В период, когда западной цивилизацией правил либерализм и роль государства теоретически сводилась к функции «ночного сторожа», само слово «политика» поменяло свой фундаментальный смысл. Если прежде оно означало властную деятельность государства, то теперь так стали называть усилия частных лиц и их организаций, предпринимаемые для сохранения правительственных должностей как источника своего жизнеобеспечения. Иными словами, политику отождествили с партийной политикой (в 2050 г. читатели вряд ли разберутся в этих тонкостях, потому что партийная эпоха будет предана такому же забвению, как теперь Опиумные войны). Такое превращение (introspection) было явным симптомом дисторсии, болезни и кризиса, которым подверглись все государственные организмы. Предполагалось, что теперь на первый план вышла внутренняя политика. В таком случае по внутриполитическим вопросам могли образовываться группировки друзей и врагов. Если это случалось, то все заканчивалось гражданской войной, но если до этого не доходило, то по факту внутренняя политика продолжала оставаться второстепенной, ограниченной и частной, а не публичной. Сам тезис о первостепенности внутренней политики был спорным: имелось в виду, что она должна быть таковой. Либералы и классовые бойцы всегда выдавали свои желания и надежды за факты, почти факты или потенциальные факты. Единственным результатом сосредоточения энергии на внутренних проблемах было ослабление данного государства относительно других. Закон любого организма допускает лишь две альтернативы: или организм не занимается самообманом, или он докатывается до болезни или смерти. Природа, сущность государства подразумевает мир внутри и борьбу снаружи. Внешняя борьба успеха не приносит, если внутренний мир нарушен или уничтожен.

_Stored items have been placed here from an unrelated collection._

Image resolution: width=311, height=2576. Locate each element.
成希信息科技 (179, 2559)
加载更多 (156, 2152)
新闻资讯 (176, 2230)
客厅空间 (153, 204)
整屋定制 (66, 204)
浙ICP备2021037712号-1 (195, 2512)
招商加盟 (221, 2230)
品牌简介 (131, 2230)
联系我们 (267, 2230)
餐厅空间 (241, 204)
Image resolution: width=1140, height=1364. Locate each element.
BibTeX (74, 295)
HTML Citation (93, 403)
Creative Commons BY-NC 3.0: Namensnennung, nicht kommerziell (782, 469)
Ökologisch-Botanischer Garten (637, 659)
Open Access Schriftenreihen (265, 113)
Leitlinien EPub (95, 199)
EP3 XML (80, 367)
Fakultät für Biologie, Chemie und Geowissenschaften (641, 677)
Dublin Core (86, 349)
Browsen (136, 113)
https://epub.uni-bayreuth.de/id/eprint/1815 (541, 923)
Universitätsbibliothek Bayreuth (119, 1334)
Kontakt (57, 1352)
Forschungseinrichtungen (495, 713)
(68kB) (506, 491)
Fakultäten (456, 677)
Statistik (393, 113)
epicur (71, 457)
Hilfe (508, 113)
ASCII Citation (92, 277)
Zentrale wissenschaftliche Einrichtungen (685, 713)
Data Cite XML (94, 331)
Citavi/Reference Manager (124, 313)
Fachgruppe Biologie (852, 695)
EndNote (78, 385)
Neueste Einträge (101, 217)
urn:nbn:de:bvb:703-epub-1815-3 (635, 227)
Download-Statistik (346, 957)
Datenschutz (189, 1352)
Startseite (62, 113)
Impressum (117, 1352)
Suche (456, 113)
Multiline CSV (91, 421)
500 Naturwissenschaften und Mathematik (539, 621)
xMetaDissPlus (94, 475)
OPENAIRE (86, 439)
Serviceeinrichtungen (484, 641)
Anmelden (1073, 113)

Органический и неорганический способы мышления не пересекаются: обычная школьная логика, которую мы находим в учебниках философии, говорит нам, что для существования государства, политики и войн нет оснований. Не существует логической причины, по которой человечество нельзя было бы организовать как светское общество, чисто экономическое предприятие или огромный книжный клуб. Но высшие организмы государств и наивысшие организмы высоких культур не спрашивают у логиков разрешения, чтобы быть, поскольку само существование подобного типа рационалиста, человека, свободного от реальности, есть всего лишь симптом кризиса высокой культуры, и когда уходит кризис, за ним следуют и рационалисты. О том, что рационалисты понятия не имеют о невидимых органических силах истории, свидетельствует их неспособность предвидеть события. Накануне 1914 г. они в один голос утверждали, что общеевропейская война невозможна. Два разных типа рационалистов приводили две разные причины. Классовые бойцы из Интернационала утверждали, что опирающийся на классовую борьбу международный социализм исключает возможность настроить «рабочих» одной страны против «рабочих» другой страны. Другой тип — тоже зацикленный на экономике, поскольку рационализм и материализм обручены навеки, — говорил, что всеобщая война невозможна потому, что мобилизация приведет к таким катаклизмам в экономической жизни стран, что через несколько недель наступит крах.